# AIS Shipping Data Demo

In this demo, we'll be looking at a preprocessed csv file containing id-state-action-state transitions to plot the corresponding discretized ship trajectories on a map. For information on  how this csv was generated, please reference ``README.md``.

In [1]:
import yaml
import numpy as np
import pandas as pd
import plotly
import plotly.graph_objs as go

First, we load the metadata. The metadata specifies the dimensions and resolution of the grid in longitude and latitude so we can plot the discretized trajectories on a map by mapping coordinates to states. The ``grid_len`` is the side length of one square in degrees of a regular Euclidean grid with ``num_cols`` columns. With this information, we can deduce the boundaries of a grid square from an integer state.

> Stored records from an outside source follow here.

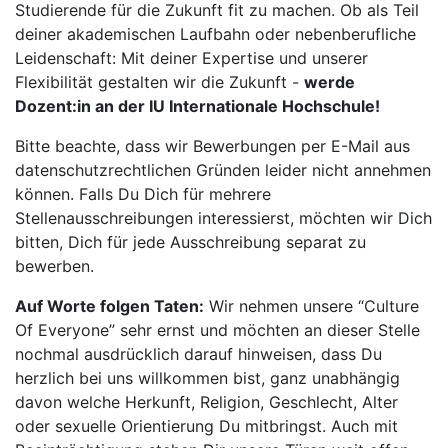
Studierende für die Zukunft fit zu machen. Ob als Teil
deiner akademischen Laufbahn oder nebenberufliche
Leidenschaft: Mit deiner Expertise und unserer
Flexibilität gestalten wir die Zukunft -
werde
Dozent:in an der IU Internationale Hochschule!
Bitte beachte, dass wir Bewerbungen per E-Mail aus
datenschutzrechtlichen Gründen leider nicht annehmen
können. Falls Du Dich für mehrere
Stellenausschreibungen interessierst, möchten wir Dich
bitten, Dich für jede Ausschreibung separat zu
bewerben.
Auf Worte folgen Taten:
Wir nehmen unsere “Culture
Of Everyone” sehr ernst und möchten an dieser Stelle
nochmal ausdrücklich darauf hinweisen, dass Du
herzlich bei uns willkommen bist, ganz unabhängig
davon welche Herkunft, Religion, Geschlecht, Alter
oder sexuelle Orientierung Du mitbringst. Auch mit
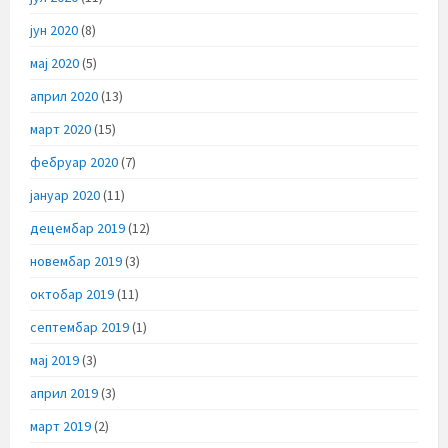
јун 2020
(8)
мај 2020
(5)
април 2020
(13)
март 2020
(15)
фебруар 2020
(7)
јануар 2020
(11)
децембар 2019
(12)
новембар 2019
(3)
октобар 2019
(11)
септембар 2019
(1)
мај 2019
(3)
април 2019
(3)
март 2019
(2)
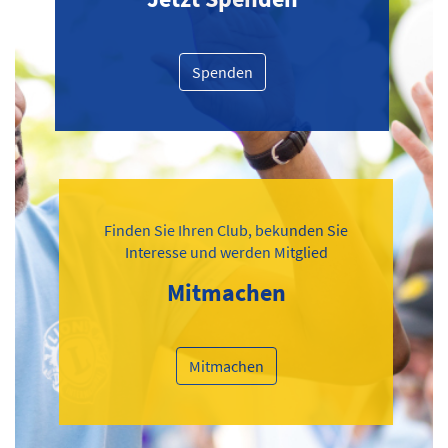
Spenden
Finden Sie Ihren Club, bekunden Sie
Interesse und werden Mitglied
Mitmachen
Mitmachen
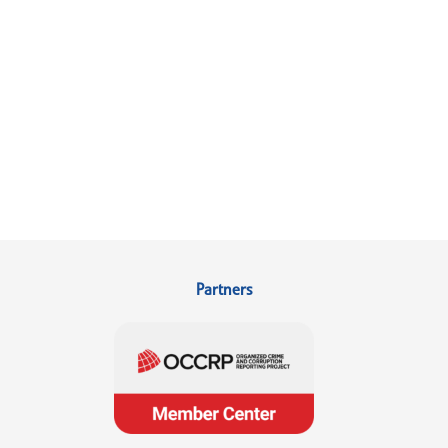
Partners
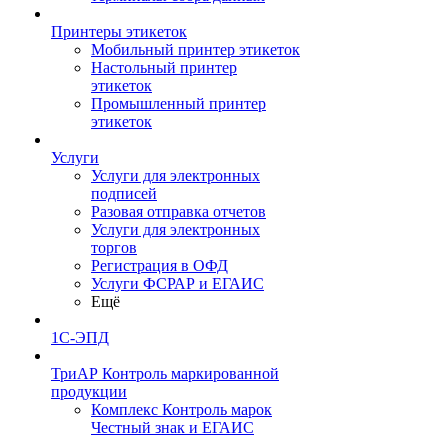
Принтеры этикеток
Мобильный принтер этикеток
Настольный принтер
этикеток
Промышленный принтер
этикеток
Услуги
Услуги для электронных
подписей
Разовая отправка отчетов
Услуги для электронных
торгов
Регистрация в ОФД
Услуги ФСРАР и ЕГАИС
Ещё
1С-ЭПД
ТриАР Контроль маркированной
продукции
Комплекс Контроль марок
Честный знак и ЕГАИС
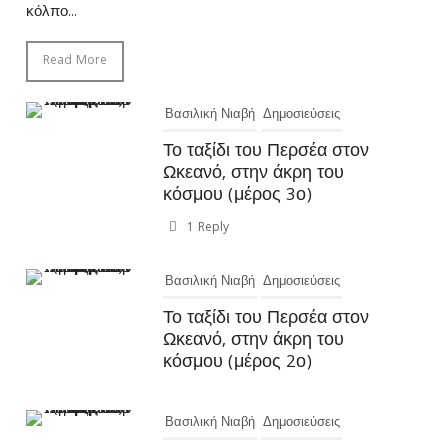
κόλπο...
Read More
Βασιλική Νιαβή
Δημοσιεύσεις
Το ταξίδι του Περσέα στον
Ωκεανό, στην άκρη του
κόσμου (μέρος 3ο)
1 Reply
Βασιλική Νιαβή
Δημοσιεύσεις
Το ταξίδι του Περσέα στον
Ωκεανό, στην άκρη του
κόσμου (μέρος 2ο)
Βασιλική Νιαβή
Δημοσιεύσεις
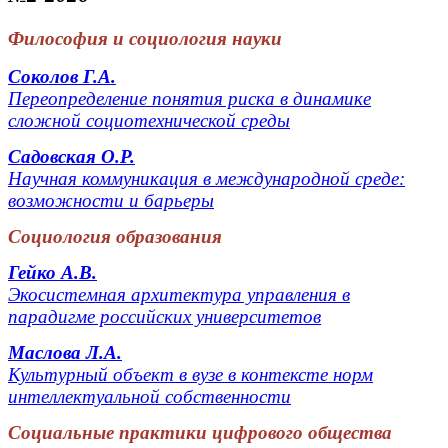
Философия и социология науки
Соколов Г.А.
Переопределение понятия риска в динамике
сложной социотехнической среды
Садовская О.Р.
Научная коммуникация в международной среде:
возможности и барьеры
Социология образования
Гейко А.В.
Экосистемная архитектура управления в
парадигме российских университетов
Маслова Л.А.
Культурный объект в вузе в контексте норм
интеллектуальной собственности
Социальные практики цифрового общества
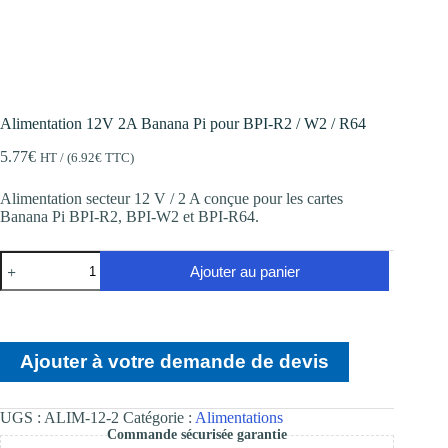
Alimentation 12V 2A Banana Pi pour BPI-R2 / W2 / R64
5.77
€
HT / (
6.92
€
TTC)
Alimentation secteur 12 V / 2 A conçue pour les cartes
Banana Pi BPI-R2, BPI-W2 et BPI-R64.
quantité
Ajouter au panier
de
Alimentation
12V
2A
Banana
Ajouter à votre demande de devis
Pi
pour
BPI-
R2
UGS :
ALIM-12-2
Catégorie :
Alimentations
/
Commande sécurisée garantie
W2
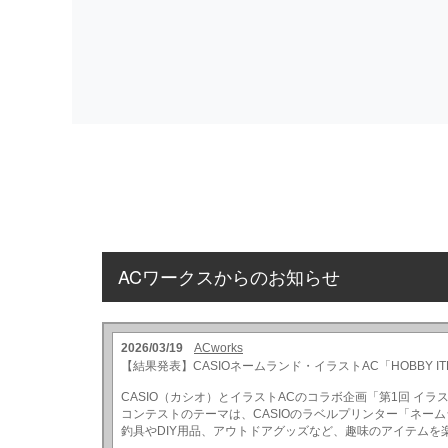
ACワークスからのお知らせ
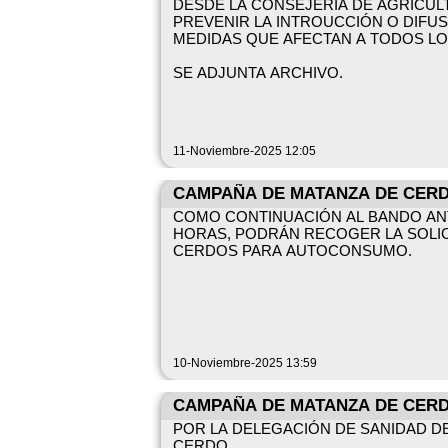
DESDE LA CONSEJERIA DE AGRICUL
PREVENIR LA INTROUCCIÓN O DIFUSI
MEDIDAS QUE AFECTAN A TODOS LO
SE ADJUNTA ARCHIVO.
11-Noviembre-2025 12:05
CAMPAÑA DE MATANZA DE CERD
COMO CONTINUACIÓN AL BANDO ANT
HORAS, PODRÁN RECOGER LA SOLICI
CERDOS PARA AUTOCONSUMO.
10-Noviembre-2025 13:59
CAMPAÑA DE MATANZA DE CERD
POR LA DELEGACIÓN DE SANIDAD D
CERDO.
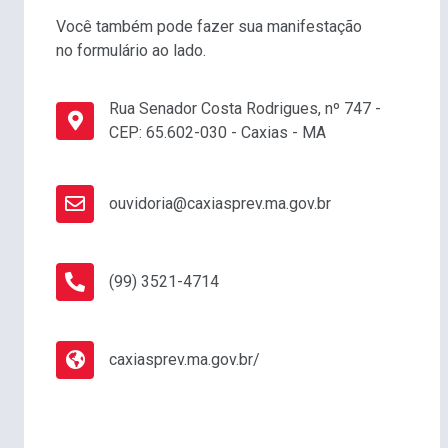
Você também pode fazer sua manifestação
no formulário ao lado.
Rua Senador Costa Rodrigues, nº 747 -
CEP: 65.602-030 - Caxias - MA
ouvidoria@caxiasprev.ma.gov.br
(99) 3521-4714
caxiasprev.ma.gov.br/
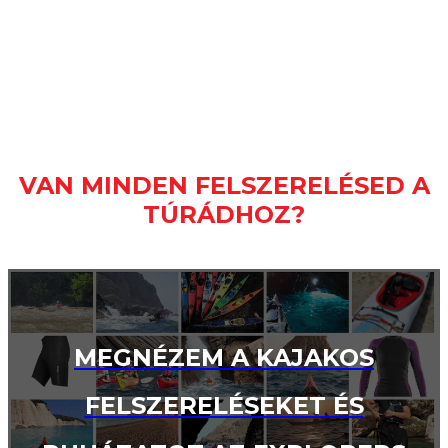
VAN MINDEN FELSZERELÉSED A
TÚRÁDHOZ?
MEGNÉZEM A KAJAKOS
FELSZERELÉSEKET ÉS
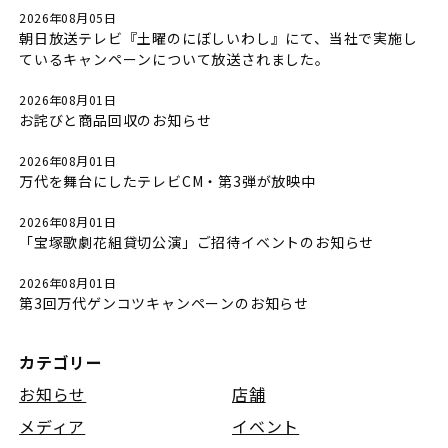
2026年08月05日
朝日放送テレビ『土曜のにぼしいわし』にて、当社で実施し
ているキャンペーンについて放送されました。
2026年08月01日
お詫びと商品回収のお知らせ
2026年08月01日
万代を舞台にしたテレビCM・第3弾が放映中
2026年08月01日
「宝塚歌劇花組貸切公演」ご招待イベントのお知らせ
2026年08月01日
第3回万代ゲンコツキャンペーンのお知らせ
カテゴリー
お知らせ
店舗
メディア
イベント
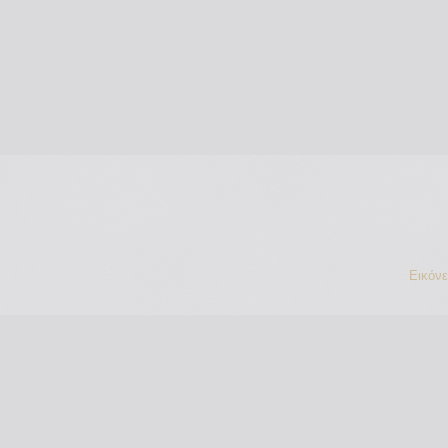
Εικόν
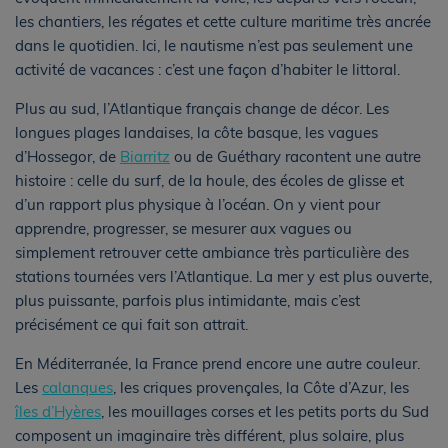
les chantiers, les régates et cette culture maritime très ancrée
dans le quotidien. Ici, le nautisme n’est pas seulement une
activité de vacances : c’est une façon d’habiter le littoral.
Plus au sud, l’Atlantique français change de décor. Les
longues plages landaises, la côte basque, les vagues
d’Hossegor, de
Biarritz
ou de Guéthary racontent une autre
histoire : celle du surf, de la houle, des écoles de glisse et
d’un rapport plus physique à l’océan. On y vient pour
apprendre, progresser, se mesurer aux vagues ou
simplement retrouver cette ambiance très particulière des
stations tournées vers l’Atlantique. La mer y est plus ouverte,
plus puissante, parfois plus intimidante, mais c’est
précisément ce qui fait son attrait.
En Méditerranée, la France prend encore une autre couleur.
Les
calanques
, les criques provençales, la Côte d’Azur, les
îles d’Hyères
, les mouillages corses et les petits ports du Sud
composent un imaginaire très différent, plus solaire, plus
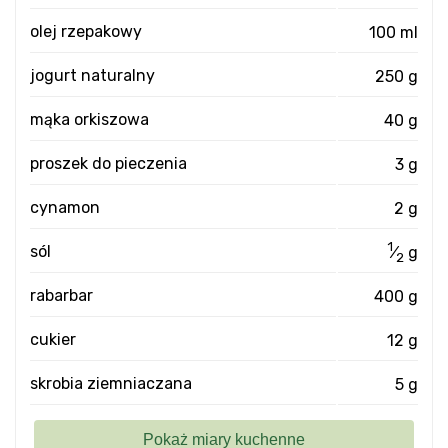
olej rzepakowy
100 ml
jogurt naturalny
250 g
mąka orkiszowa
40 g
proszek do pieczenia
3 g
cynamon
2 g
1
sól
⁄
g
2
rabarbar
400 g
cukier
12 g
skrobia ziemniaczana
5 g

The metadata also contains a copy of how the preprocessing was performed so we can know the format of the csv.

In [2]:
meta_file= 'meta_data.yaml'
ais_meta = {}
with open(meta_file, 'r') as stream:
    try:
        ais_meta = yaml.safe_load(stream)
    except yaml.YAMLError as exc:
        print(exc)

all_files_meta = ais_meta['all_files_meta']
options = ais_meta['options']
directories = ais_meta['directories']
grid_params = ais_meta['grid_params']

# specifies input directory and files of interest
in_dir_path = directories['in_dir_path']
in_dir_data = directories['in_dir_data']

ais_meta

{'all_files_meta': {'AIS_2017_01_Zone18.csv': {'month': 1,
   'year': 2017,
   'zone': 18}},
 'directories': {'in_dir_data': 'ais_data_output.csv', 'in_dir_path': './'},
 'grid_params': {'grid_len': 0.5,
  'max_lat': 50.0,
  'max_lon': -72.0,
  'min_lat': 25.0,
  'min_lon': -78.0,
  'num_cols': 12},
 'options': {'allow_diag': False,
  'append_coords': True,
  'bound_lat': True,
  'bound_lon': False,
  'bound_time': True,
  'bound_zone': True,
  'interp_actions': True,
  'limit_rows': True,
  'max_rows': 1000000,
  'min_states': 2,
  'prec_coords': 3}}

Now we load the sequences.

In this data, there are thousands of trajectories.

In [3]:
# reads in first file of interest
ais_data = pd.read_csv(in_dir_path + in_dir_data)

ais_data.head()

Unnamed: 0,ID,PREV,ACT,CUR,LON,LAT
0,0,380,3,379,-73.876,40.799
1,0,379,1,380,-74.002,40.702
2,0,380,-1,-1,-74.0,40.704
3,1,379,4,367,-74.285,40.505
4,1,367,2,379,-74.284,40.499


We define a function that converts the ``state_id``s from the ``ais_data`` to the coordinates of the bottom left corner of the corresponding grid square.

In [4]:
def state_to_coord(state):
    state_col = state % grid_params['num_cols']
    state_row = state // grid_params['num_cols']
    state_lon = grid_params['min_lon'] + grid_params['grid_len'] * (state_col + 0.5)
    state_lat = grid_params['min_lat'] + grid_params['grid_len'] * (state_row + 0.5)
    return state_lon, state_lat

We use pandas to create a new dataframe that will contain the coordinates of the center of each state in each sequence, if this was not done in the preprocessing with the ``append_coords`` option

In [5]:
if not options['append_coords']:
    ais_data[['LON', 'LAT']] = ais_data.apply(lambda x: state_to_coord(x['PREV']), axis=1, result_type='expand')
ais_data.head()

Unnamed: 0,ID,PREV,ACT,CUR,LON,LAT
0,0,380,3,379,-73.876,40.799
1,0,379,1,380,-74.002,40.702
2,0,380,-1,-1,-74.0,40.704
3,1,379,4,367,-74.285,40.505
4,1,367,2,379,-74.284,40.499


With the latitudes and longitudes now available, we add a final row to each trajectory with just the last state so a one-to-one mapping of state to coordinates is formed, if this was not already done in preprocessing.

In [6]:
if not options['append_coords']:
    sequence_dfs = pd.DataFrame(columns=['ID', 'PREV', 'ACT', 'CUR', 'LON', 'LAT'])
    for traj_num, traj in ais_data.groupby('ID'):
        # adds final dummy row to each sequence with just the final state in the trajectory
        last_state = traj['CUR'].iloc[-1]
        last_lon, last_lat = state_to_coord(last_state)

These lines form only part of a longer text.